Hacker News Activity Analysis with GPT-4 Agent

atticora · on Dec 20, 2023

I've spent many years of my career building business reports at a pace that reminds me of digging a canal with a teaspoon, compared to this massive excavator. This isn't John Henry versus the steam drill, it's more like Bambi versus Godzilla. This kind of tool is going to revolutionize my industry, and fast. I hope I can surf the wave.

Great stuff.

zurfer · on Dec 20, 2023

Thank you! Large models and analytics have a great match and will amplify how we can work with data.

atticora · on Dec 20, 2023

Can you get anything useful from a meta query like "List the top ten associations in this data by descending order of surprisingness."?

zurfer · on Dec 20, 2023

https://eu.getdot.ai/share/f94644f5-c76a-4211-9c48-76800f12f... Not really :)

Dot will ask a clarifying question.

Questions like, "what kind of data do you have access to?" or "how can you help me?" would work.

Dot today works well for questions that can be answered with 1 SQL query and some Python.

codingdave · on Dec 20, 2023

If this is self-serve, how would we go about asking questions to the system directly?

FWIW, I'd ask:

- 1) Who are the top posters and commenters by average score on posts and comments?

- 2) Which users instigate the most positive discussions in reply to their comments. (Not longest or more... but highest quality, without arguments, flamewars, etc.)

It is that 2nd question I'm really interested in because it really might need analysis of the substance of content, not just stats.

zurfer · on Dec 20, 2023

We will probably enable the Hackernews data as demo data in the future. Today we only have some e commerce demo data when you sign up. Although you could connect the public Big query dataset and do it yourself.
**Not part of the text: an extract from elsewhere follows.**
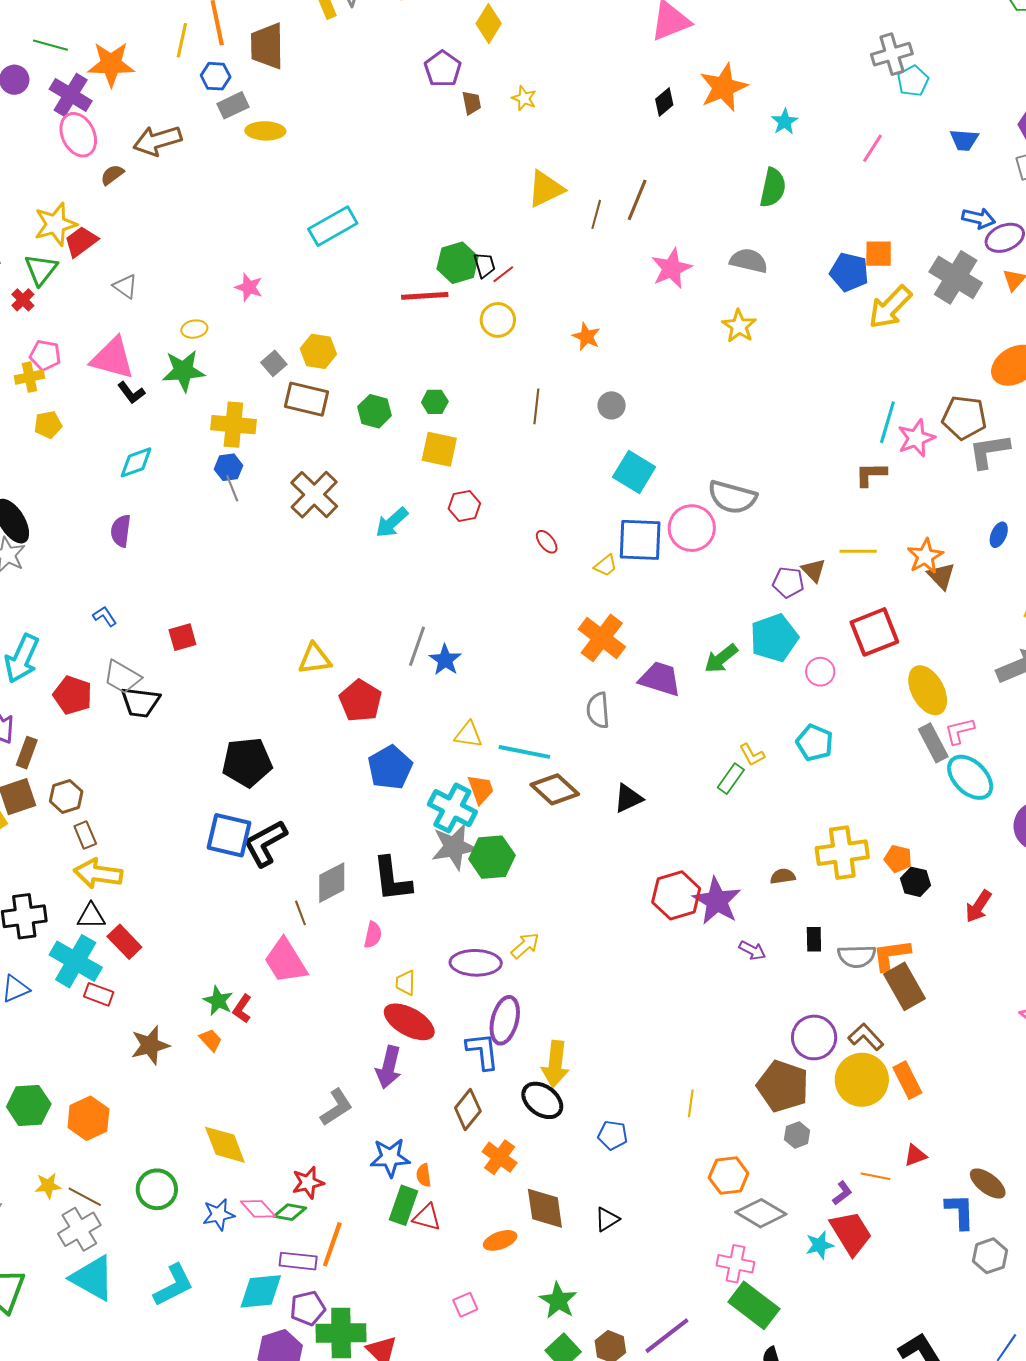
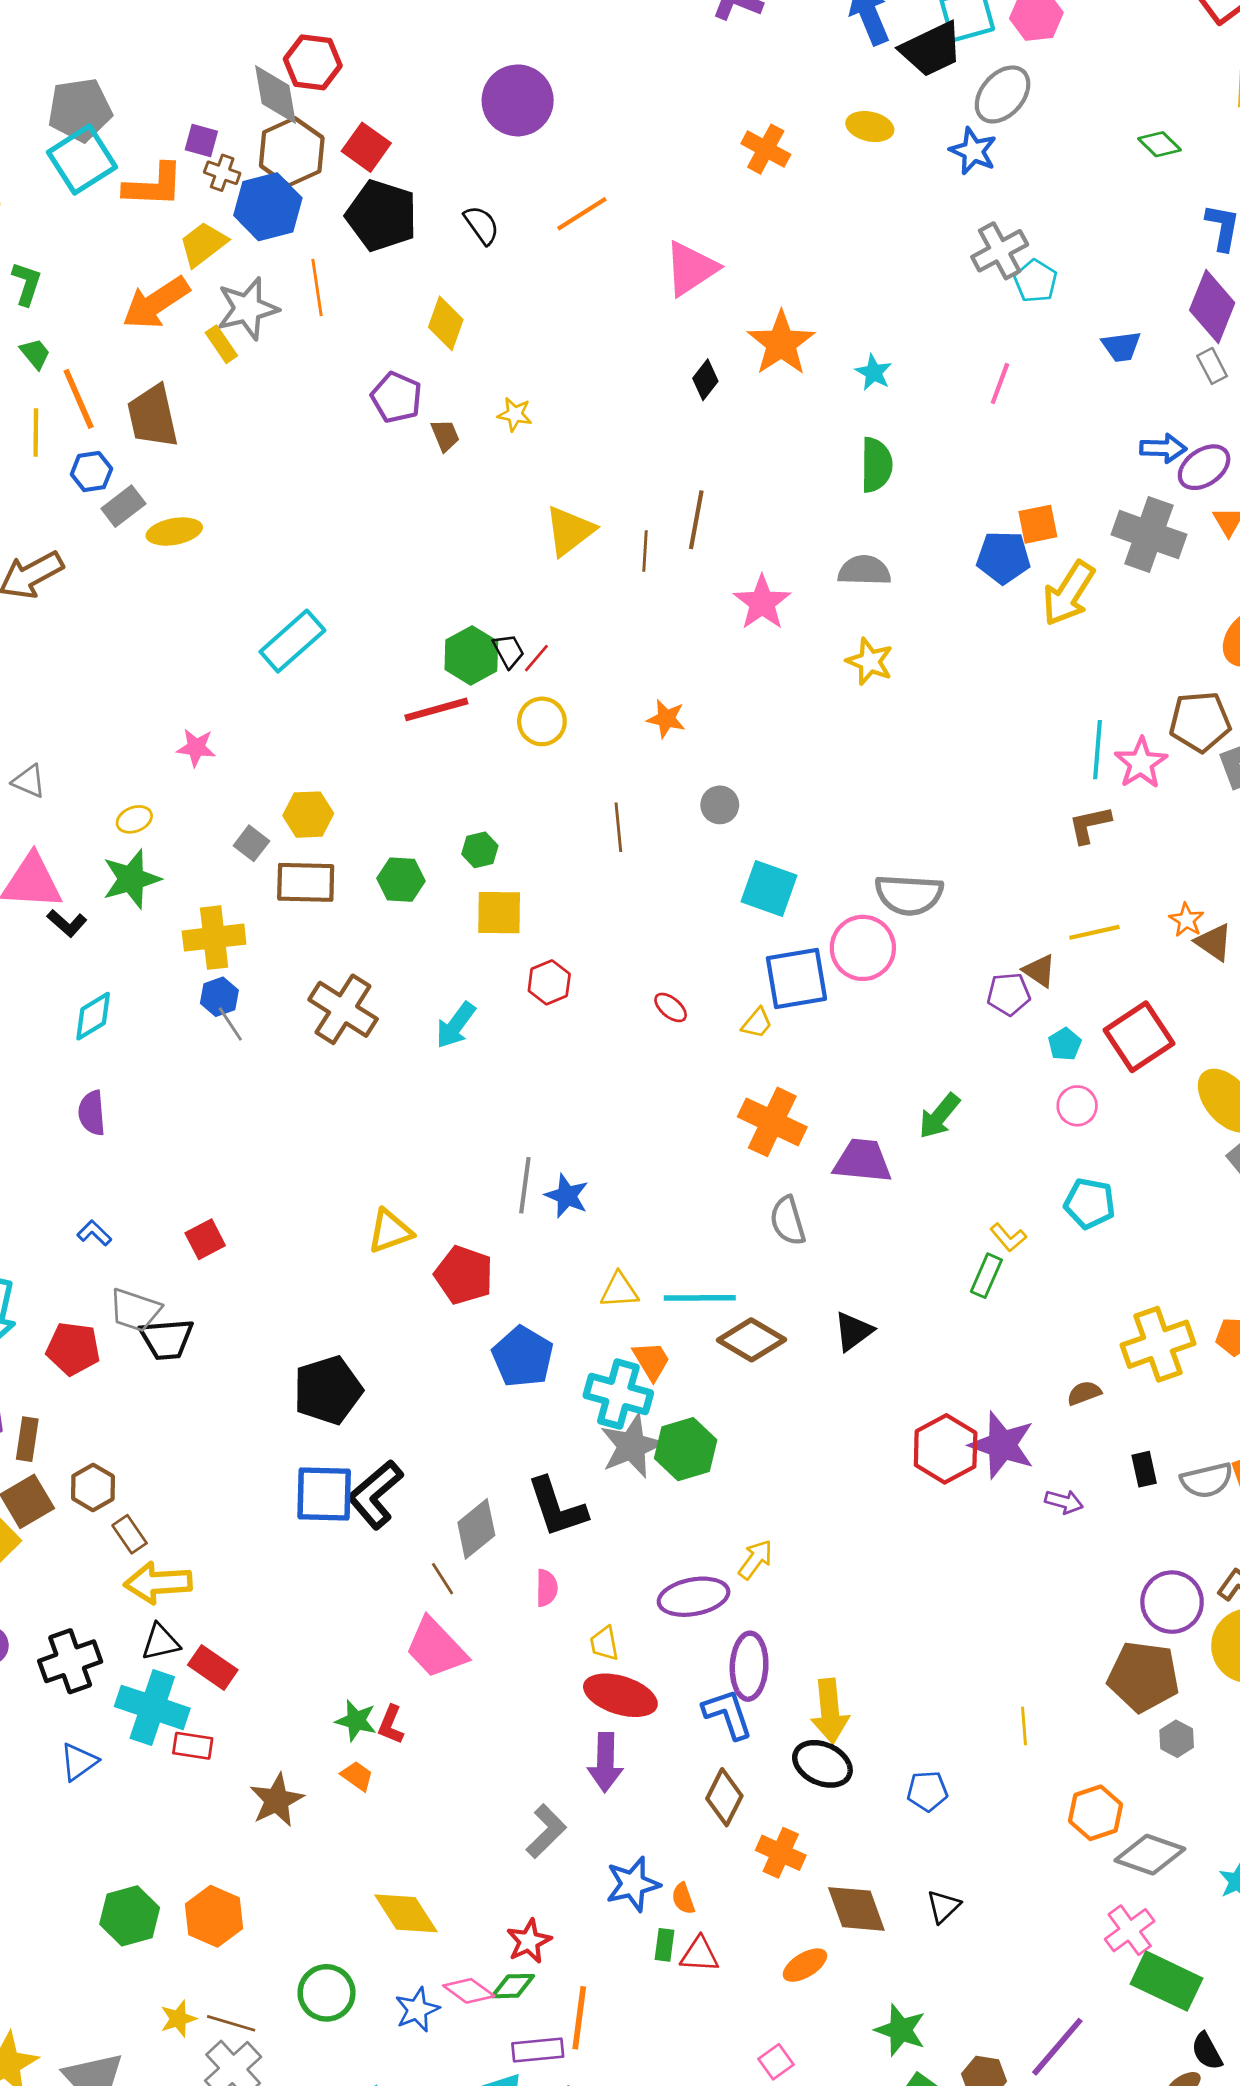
orange star: (925, 556) -> (1186, 920), size x0.7
cyan pentagon: (774, 638) -> (1065, 1044), moved, size x0.5
green rectangle: (404, 1205) -> (664, 1945), size x0.6
pink cross: (735, 1264) -> (1130, 1930), turned -36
Your 2nd question would require some preprocessing per message that should probably be done as part of data preparation and not at query time.

codingdave · on Dec 20, 2023

OK, I'm a bit confused then - if this needs prep work to ask questions, what is AI bringing to the table?

merryje · on Dec 20, 2023

After looking at the HN demo, it seems like AI is for streamlining the sql query -> chart building process.
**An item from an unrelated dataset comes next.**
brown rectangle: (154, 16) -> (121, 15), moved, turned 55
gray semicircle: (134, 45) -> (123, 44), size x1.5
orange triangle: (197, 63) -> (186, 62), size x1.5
A service to preprocess the data with custom prompts would be neat.

kordlessagain · on Dec 21, 2023

> A service to preprocess the data with custom prompts would be neat.

It is pretty cool to mess about with it. I posted it last week, but didn't get any nibbles: https://github.com/MittaAI/mitta-community/tree/main/cookboo...

zurfer · on Dec 21, 2023

That's exactly what Dot is about. Preprocessing goes into data transformation territory and given the millions of comments on HN it's also getting expensive quite fast.
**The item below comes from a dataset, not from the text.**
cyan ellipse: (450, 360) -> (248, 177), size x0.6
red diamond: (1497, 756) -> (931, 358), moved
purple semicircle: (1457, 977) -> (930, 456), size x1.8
From BigQuery and Snowflake I know they have remote/external function that you can use to just plug in the OpenAI API.

posting_mess · on Dec 20, 2023

Love how the demo falls pray to what I dont have a term for, "the SQLers assumption"?

It asks ChatGPT to write SQL to get sales data, ChatGPT (or most SQLers) trust that every year-month combo has atleast one entry - which means the graphs its presenting could be wrong. Because if there was no entries for a year-month it it will skip that year-month and make it look like you never had a 0 month.

I've made this mistake before in prod, and without some janky lookup table of every date in existence... you need more code :( Fairly few people actually notice the potentially missing month, but still its a bug n a bad one.

Looks cool regardless though, good luck!

zurfer · on Dec 20, 2023

Thanks!

You probably refer to one of the demos on our landing page?

I like how you describe the problem. You're absolutely right that SQL seems easy but it's these edge cases that make it hard to get right. Joining metrics with a date spine is definitely a good practice to avoid missing date periods.

I think we could/should teach Dot to do that in the future. It should at least be a feature you can turn on as the data team.

posting_mess · on Dec 20, 2023

> You probably refer to one of the demos on our landing page?

Indeed, not sure how I ended up there but did on mobile, commented here.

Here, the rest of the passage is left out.